Natural Image Classification via Quasi-Cyclic Graph Ensembles and Random-Bond Ising Models at the Nishimori Temperature
This addresses the problem of computational efficiency in image classification for AI applications, though it appears incremental as it builds on existing physics and topology concepts.
The paper tackles efficient multi-class image classification by interpreting high-dimensional features as spins on a quasi-cyclic graph and operating a Random-Bond Ising Model at the Nishimori temperature to maximize class separability, achieving 98.7% accuracy on ImageNet-10 and 82.7% on ImageNet-100 with 40x fewer parameters.

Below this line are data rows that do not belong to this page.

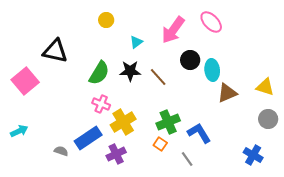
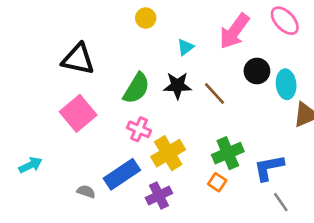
pink square: (25, 81) -> (78, 113), moved
blue L-shape: (199, 133) -> (269, 168), turned -70
gray line: (187, 159) -> (281, 202), moved

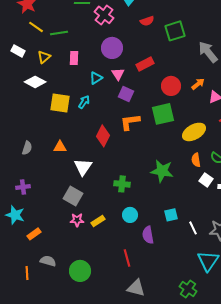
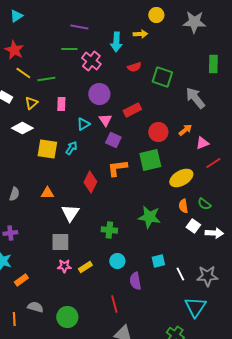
green square: (175, 31) -> (162, 77), turned 35
gray square: (73, 196) -> (60, 242), turned -30

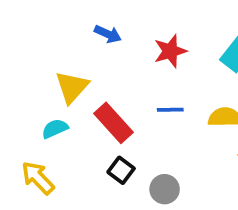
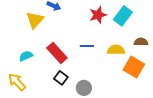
red star: (170, 51) -> (98, 15), moved
yellow triangle: (72, 87) -> (35, 20), moved

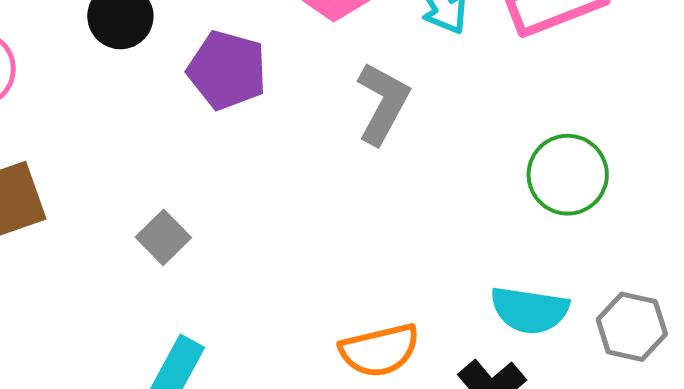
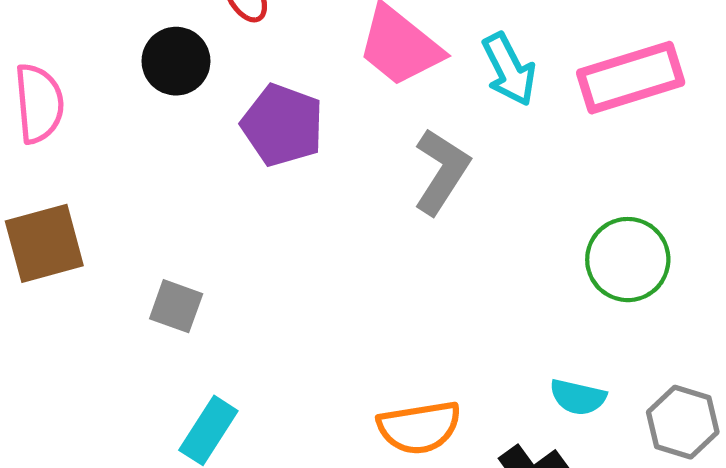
gray square: (163, 237) -> (176, 306), moved, turned -30
cyan semicircle: (530, 310) -> (578, 397), size x0.7

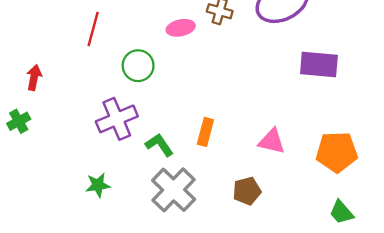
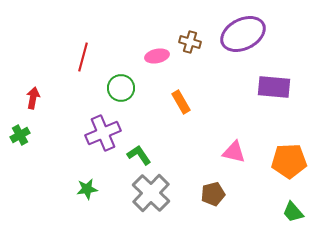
orange rectangle: (205, 132) -> (181, 102), moved, turned -45

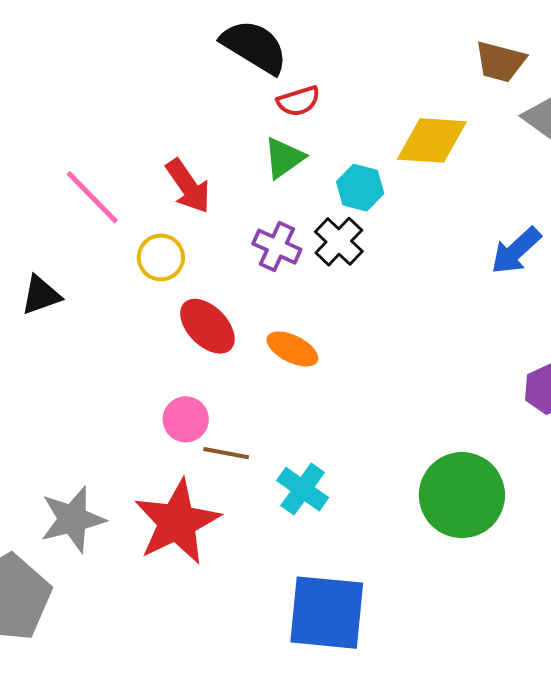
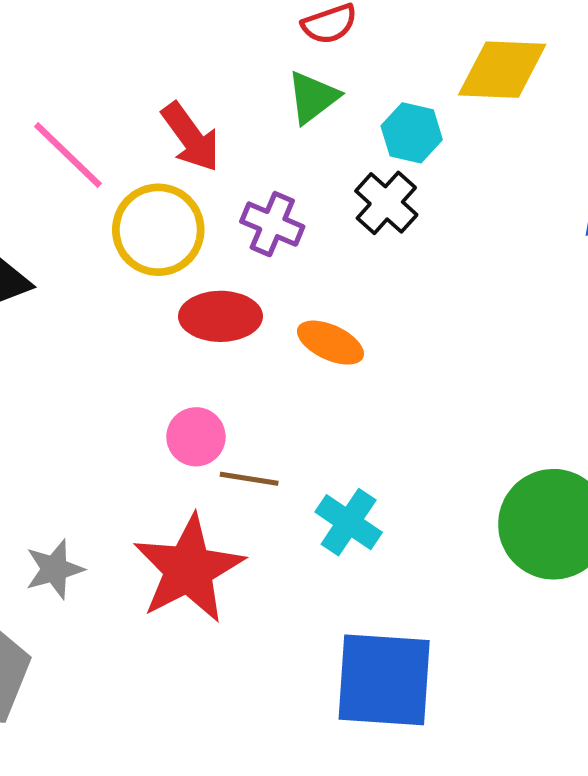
purple cross: (277, 247) -> (272, 224), moved
yellow circle: (161, 257) -> (158, 230), size x1.5
red ellipse: (207, 326) -> (220, 316), turned -44
gray star: (73, 519) -> (54, 569), size x0.7

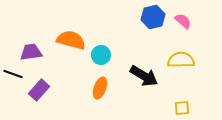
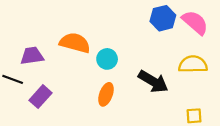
pink semicircle: (183, 21) -> (195, 22), size x1.5

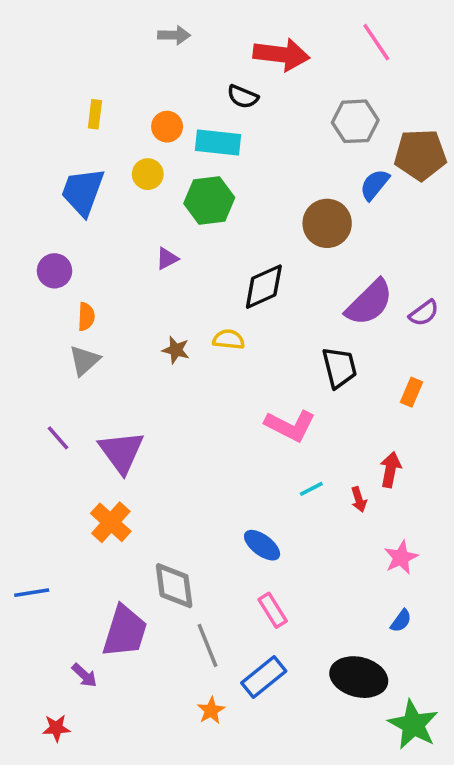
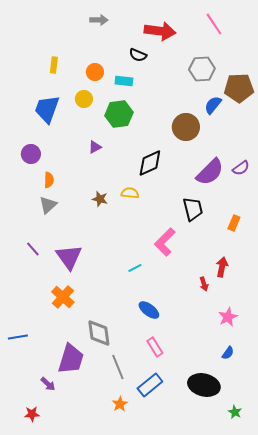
cyan rectangle: (218, 142) -> (124, 81), size x0.7
purple semicircle: (424, 313) -> (241, 168), moved
pink L-shape: (290, 426) -> (165, 242), turned 108
cyan line: (311, 489) -> (135, 268), moved
green star: (413, 725) -> (235, 412), size x0.5

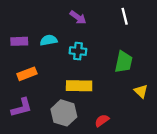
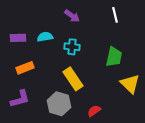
yellow rectangle: (79, 86) -> (73, 79), turned 55
yellow triangle: (141, 91) -> (130, 84), size x1.5

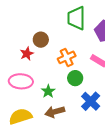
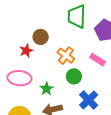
orange cross: (67, 57) -> (66, 56), turned -30

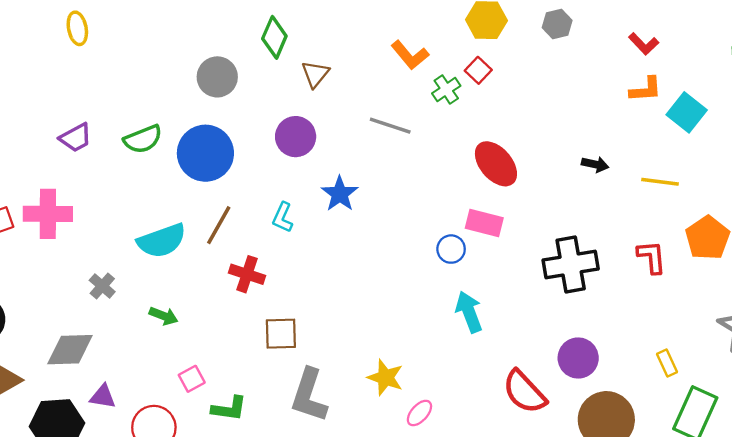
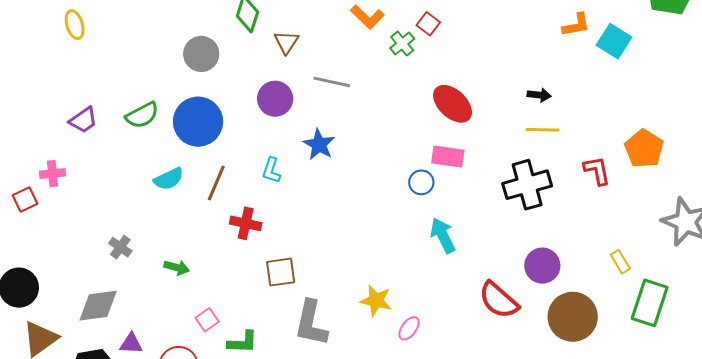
gray line: (390, 126) -> (332, 82), moved
yellow line: (660, 182) -> (543, 130), moved
pink cross: (48, 214) -> (53, 174), moved, size x0.6
cyan semicircle: (162, 241) -> (169, 179), moved, size x0.7

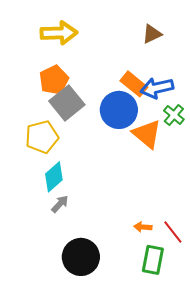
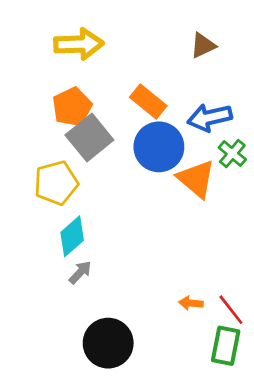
orange rectangle: (134, 84) -> (148, 101), moved
green rectangle: (153, 260) -> (226, 346), moved

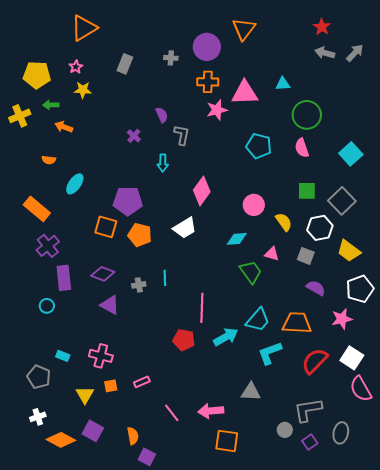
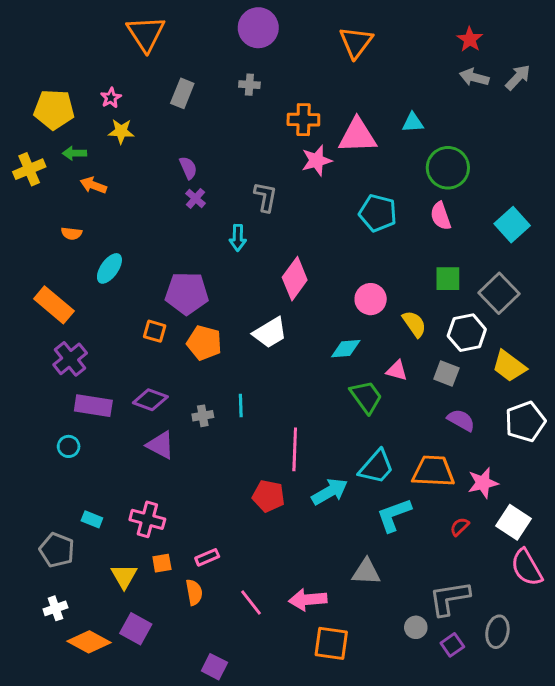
orange triangle: (84, 28) -> (146, 34), moved, turned -32
purple circle: (207, 47) -> (258, 28), moved
purple semicircle: (162, 115) -> (188, 168), moved
orange square: (106, 227) -> (155, 331), size x0.7
purple rectangle: (64, 278) -> (93, 406), turned -75
pink star: (342, 319) -> (483, 483), moved
red semicircle: (315, 361) -> (460, 527), size x0.5
orange semicircle: (133, 436) -> (194, 592), moved

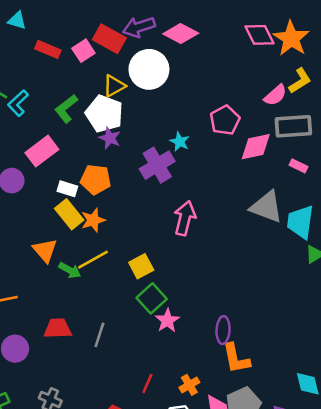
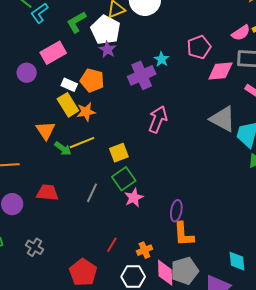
gray line: (99, 335) -> (92, 193), moved

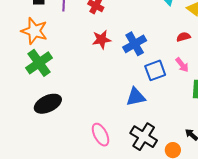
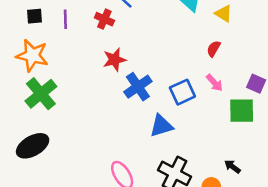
red semicircle: (183, 37) -> (214, 49), turned -40
blue cross: (135, 44) -> (138, 87), moved
black ellipse: (48, 104) -> (33, 146), moved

We present a unified framework combining statistical physics, coding theory, and algebraic topology for efficient multi-class image classification. High-dimensional feature vectors from a frozen MobileNetV2 backbone are interpreted as spins on a sparse Multi-Edge Type quasi-cyclic LDPC (MET-QC-LDPC) graph, forming a Random-Bond Ising Model (RBIM). We operate this RBIM at its Nishimori temperature, $β_N$, where the smallest eigenvalue of the Bethe-Hessian matrix vanishes, maximizing class separability. Our theoretical contribution establishes a correspondence between local trapping sets in the code's graph and topological invariants (Betti numbers, bordism classes) of the feature manifold. A practical algorithm estimates $β_N$ efficiently with a quadratic interpolant and Newton correction, achieving a six-fold speed-up over bisection. Guided by topology, we design spherical and toroidal MET-QC-LDPC graph ensembles, using permanent bounds to suppress harmful trapping sets. This compresses 1280-dimensional features to 32 or 64 dimensions for ImageNet-10 and -100 subsets. Despite massive compression (40x fewer parameters), we achieve 98.7% accuracy on ImageNet-10 and 82.7% on ImageNet-100, demonstrating that topology-guided graph design yields highly efficient, physics-inspired embeddings with state-of-the-art performance.